When should a startup start hiring, you will ask? Never, I will say. Never, until it really hurts, and hurts badly. Until you are ready to host a new member in your family, like your own wife or child. Because people are not just most important and valuable assets, sellable during the pitch deck. But they are a very expensive resource, which most of the startups cannot afford.
“Show me the money”
As a person, who knows what it means to stand in front of the employees when your startup failed the investment, I will say “Never forget about responsibility”. Responsibility for the person, his wife and kids, his expectations, his bank loans, his landlord, his…I can list endlessly. Don’t overestimate yourself or your perspectives. 1 year commitment is a must, make sure you have a money for this period, and share it clearly with the candidate. If you make it for at least one year, move forward and do it, but your employee should be ready for that.
Working for startup is quite risky, you will say? And many people are ready for that, because one year is still a quite long period of time. But it’s not just about money. TRUST is a key. Trust creates feeling of stability, which subsequently increases productivity. So, budget is not just a money you give, but a comfort in relationships you built between you and your employee.
Fire Yourself First
Hiring someone in a startup means firing yourself from this job. It’s not just about management and mirco-management; but readiness to share and maturity to delegate. Are you ready to give away part of your job to person next to you? Not many founders can do that, trust me. Do you have enough job for him or her, or is it just a one-minute strike? How will you find out whether you are ready or not?

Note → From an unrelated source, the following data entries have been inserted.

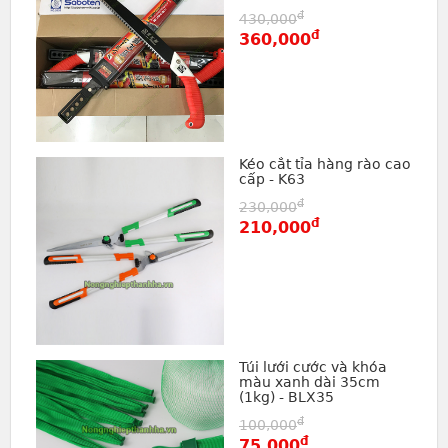
đ
430,000
đ
360,000
Kéo cắt tỉa hàng rào cao
cấp - K63
đ
230,000
đ
210,000
Túi lưới cước và khóa
màu xanh dài 35cm
(1kg) - BLX35
đ
100,000
đ
75,000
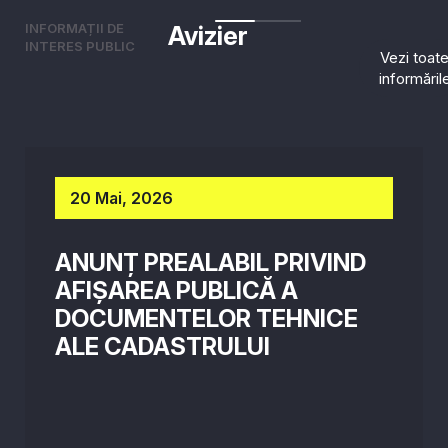
INFORMAȚII DE
Avizier
INTERES PUBLIC
Vezi toat
informăril
20 Mai, 2026
ANUNȚ PREALABIL PRIVIND
AFIȘAREA PUBLICĂ A
DOCUMENTELOR TEHNICE
ALE CADASTRULUI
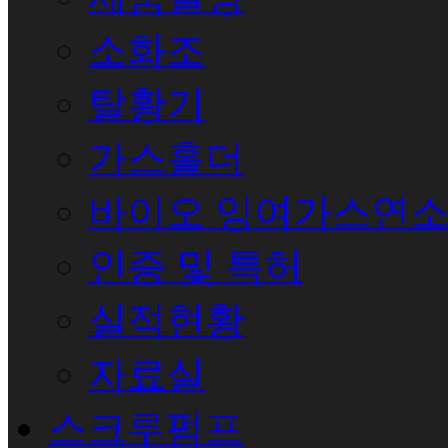
소화조
탈황기
가스홀더
바이오 잉여가스연
인증 및 특허
실적현황
자료실
스크루펌프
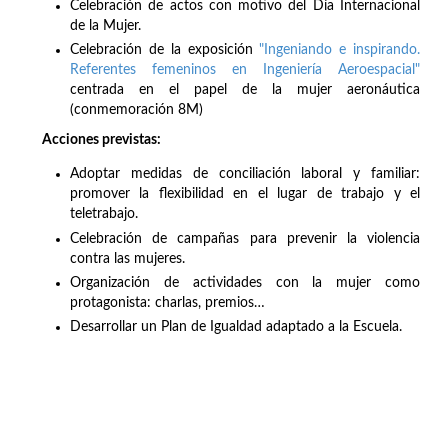
Celebración de actos con motivo del Día Internacional
de la Mujer.
Celebración de la exposición
"Ingeniando e inspirando.
Referentes femeninos en Ingeniería Aeroespacial"
centrada en el papel de la mujer aeronáutica
(conmemoración 8M)
Acciones previstas:
Adoptar medidas de conciliación laboral y familiar:
promover la flexibilidad en el lugar de trabajo y el
teletrabajo.
Celebración de campañas para prevenir la violencia
contra las mujeres.
Organización de actividades con la mujer como
protagonista: charlas, premios…
Desarrollar un Plan de Igualdad adaptado a la Escuela.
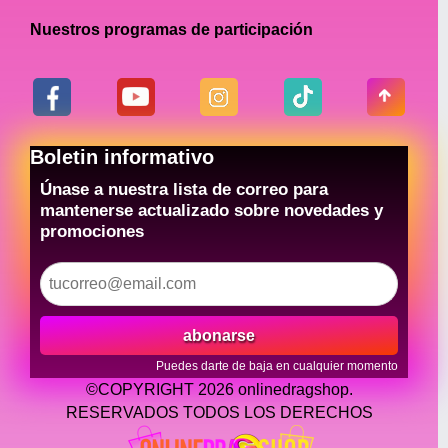
Nuestros programas de participación
Boletin informativo
Únase a nuestra lista de correo para
mantenerse actualizado sobre novedades y
promociones
abonarse
Puedes darte de baja en cualquier momento
©COPYRIGHT 2026 onlinedragshop.
RESERVADOS TODOS LOS DERECHOS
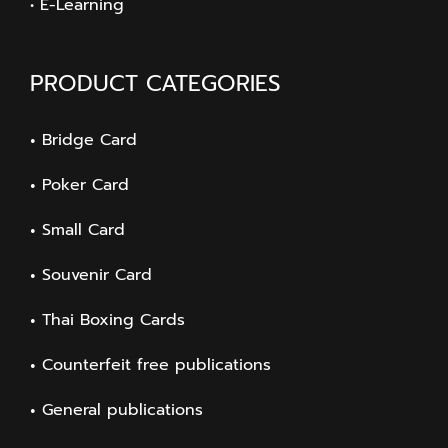
• E-Learning
PRODUCT CATEGORIES
Bridge Card
Poker Card
Small Card
Souvenir Card
Thai Boxing Cards
Counterfeit free publications
General publications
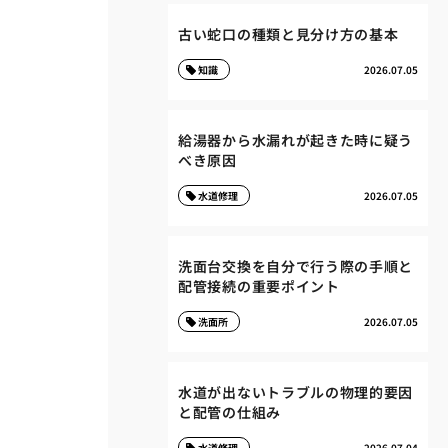
古い蛇口の種類と見分け方の基本
知識
2026.07.05
給湯器から水漏れが起きた時に疑う
べき原因
水道修理
2026.07.05
洗面台交換を自分で行う際の手順と
配管接続の重要ポイント
洗面所
2026.07.05
水道が出ないトラブルの物理的要因
と配管の仕組み
水道修理
2026.07.04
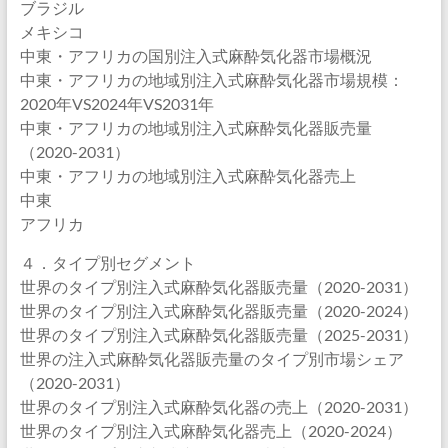
ブラジル
メキシコ
中東・アフリカの国別注入式麻酔気化器市場概況
中東・アフリカの地域別注入式麻酔気化器市場規模：
2020年VS2024年VS2031年
中東・アフリカの地域別注入式麻酔気化器販売量
（2020-2031）
中東・アフリカの地域別注入式麻酔気化器売上
中東
アフリカ
４．タイプ別セグメント
世界のタイプ別注入式麻酔気化器販売量（2020-2031）
世界のタイプ別注入式麻酔気化器販売量（2020-2024）
世界のタイプ別注入式麻酔気化器販売量（2025-2031）
世界の注入式麻酔気化器販売量のタイプ別市場シェア
（2020-2031）
世界のタイプ別注入式麻酔気化器の売上（2020-2031）
世界のタイプ別注入式麻酔気化器売上（2020-2024）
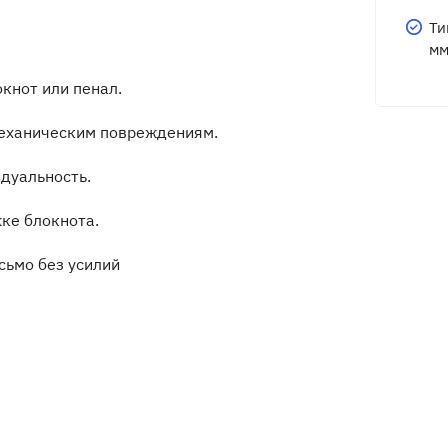
Ти
мм
кнот или пенал.
механическим повреждениям.
дуальность.
ке блокнота.
ьмо без усилий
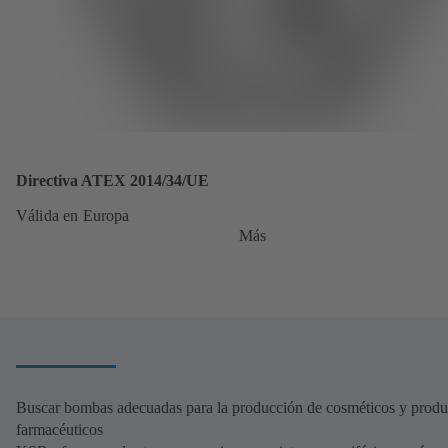
Directiva ATEX 2014/34/UE
Válida en Europa
Más
Buscar bombas adecuadas para la producción de cosméticos y produ
farmacéuticos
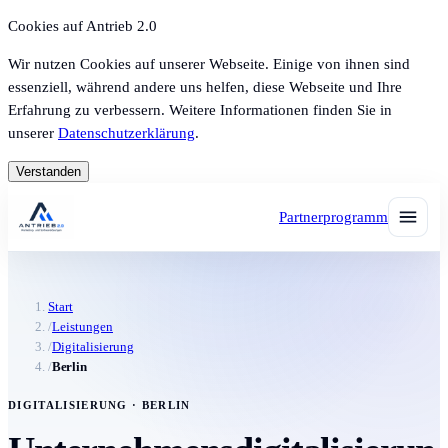
Cookies auf Antrieb 2.0
Wir nutzen Cookies auf unserer Webseite. Einige von ihnen sind
essenziell, während andere uns helfen, diese Webseite und Ihre
Erfahrung zu verbessern. Weitere Informationen finden Sie in
unserer
Datenschutzerklärung
.
Verstanden
Partnerprogramm
Start
/
Leistungen
/
Digitalisierung
/
Berlin
DIGITALISIERUNG · BERLIN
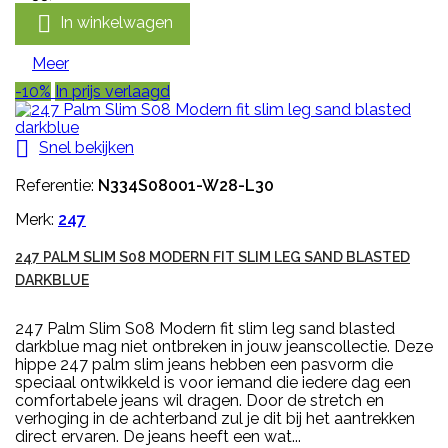

In winkelwagen
Meer
-10%
In prijs verlaagd

Snel bekijken
Referentie:
N334S08001-W28-L30
Merk:
247
247 PALM SLIM S08 MODERN FIT SLIM LEG SAND BLASTED
DARKBLUE
247 Palm Slim S08 Modern fit slim leg sand blasted
darkblue mag niet ontbreken in jouw jeanscollectie. Deze
hippe 247 palm slim jeans hebben een pasvorm die
speciaal ontwikkeld is voor iemand die iedere dag een
comfortabele jeans wil dragen. Door de stretch en
verhoging in de achterband zul je dit bij het aantrekken
direct ervaren. De jeans heeft een wat...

Write a job description. It will take you one or two days to cover everything, and you will have enough time to decide, whether the time came or not. At the same time, it’s a great mechanism to follow up daily stuff with this employee. You know the major parts or projects, now just add details.

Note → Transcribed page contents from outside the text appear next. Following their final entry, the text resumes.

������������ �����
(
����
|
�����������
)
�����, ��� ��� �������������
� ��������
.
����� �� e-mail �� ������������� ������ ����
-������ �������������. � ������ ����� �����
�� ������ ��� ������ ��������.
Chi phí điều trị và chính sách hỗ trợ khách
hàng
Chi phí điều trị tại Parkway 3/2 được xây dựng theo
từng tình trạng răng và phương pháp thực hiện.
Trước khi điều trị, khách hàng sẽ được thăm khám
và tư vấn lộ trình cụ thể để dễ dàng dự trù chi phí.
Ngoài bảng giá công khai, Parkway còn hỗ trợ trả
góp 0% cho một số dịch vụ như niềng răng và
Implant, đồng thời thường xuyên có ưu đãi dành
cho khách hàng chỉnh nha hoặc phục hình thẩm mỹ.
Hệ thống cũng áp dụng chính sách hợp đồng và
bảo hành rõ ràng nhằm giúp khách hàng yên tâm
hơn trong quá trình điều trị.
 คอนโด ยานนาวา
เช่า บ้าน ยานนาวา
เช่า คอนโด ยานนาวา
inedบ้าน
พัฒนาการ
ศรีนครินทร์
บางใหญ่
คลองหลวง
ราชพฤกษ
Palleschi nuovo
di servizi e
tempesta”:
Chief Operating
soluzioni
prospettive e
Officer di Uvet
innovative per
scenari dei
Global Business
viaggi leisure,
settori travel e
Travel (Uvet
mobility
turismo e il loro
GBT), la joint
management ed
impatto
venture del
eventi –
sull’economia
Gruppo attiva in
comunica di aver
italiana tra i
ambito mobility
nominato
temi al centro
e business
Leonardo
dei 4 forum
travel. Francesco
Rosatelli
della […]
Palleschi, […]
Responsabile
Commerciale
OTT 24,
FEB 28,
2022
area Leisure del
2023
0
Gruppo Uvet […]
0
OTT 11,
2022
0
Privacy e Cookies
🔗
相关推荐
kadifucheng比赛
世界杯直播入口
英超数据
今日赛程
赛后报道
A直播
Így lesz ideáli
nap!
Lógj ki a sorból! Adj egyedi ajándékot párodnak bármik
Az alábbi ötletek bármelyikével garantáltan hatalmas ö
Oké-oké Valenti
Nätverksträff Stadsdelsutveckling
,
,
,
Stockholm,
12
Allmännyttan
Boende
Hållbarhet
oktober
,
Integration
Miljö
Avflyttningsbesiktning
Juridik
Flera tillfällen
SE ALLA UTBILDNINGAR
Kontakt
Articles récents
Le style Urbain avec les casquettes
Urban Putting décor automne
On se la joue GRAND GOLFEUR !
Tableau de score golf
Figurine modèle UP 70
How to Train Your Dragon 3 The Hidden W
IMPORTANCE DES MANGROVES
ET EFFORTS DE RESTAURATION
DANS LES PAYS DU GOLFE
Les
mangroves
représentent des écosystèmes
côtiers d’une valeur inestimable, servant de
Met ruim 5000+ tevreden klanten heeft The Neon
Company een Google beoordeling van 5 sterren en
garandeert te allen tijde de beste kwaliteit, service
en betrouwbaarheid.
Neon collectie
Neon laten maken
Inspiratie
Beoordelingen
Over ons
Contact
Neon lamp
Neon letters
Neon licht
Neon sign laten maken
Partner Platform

Not just delegating, but guiding people is really important. When you hire an employee you take all the responsibility for him, and it’s not just about money or personal motivation. But feeling useful and productive is what you, as a boss, give to people. Especially during the first few months. Work on the plan together, set realistic deadlines, ask if he/she has any questions, create an efficient reporting mechanism. Invite him/her for the meetings with the clients. A new employee due to his/her ‘newness’ might not be too impressive, but let him/her feel the smell of the product, the culture of the company. Make that employee feel that he can reach you when needed. And s/he will need that, trust me, especially in the beginning.
So, now you tell me WHEN are you ready?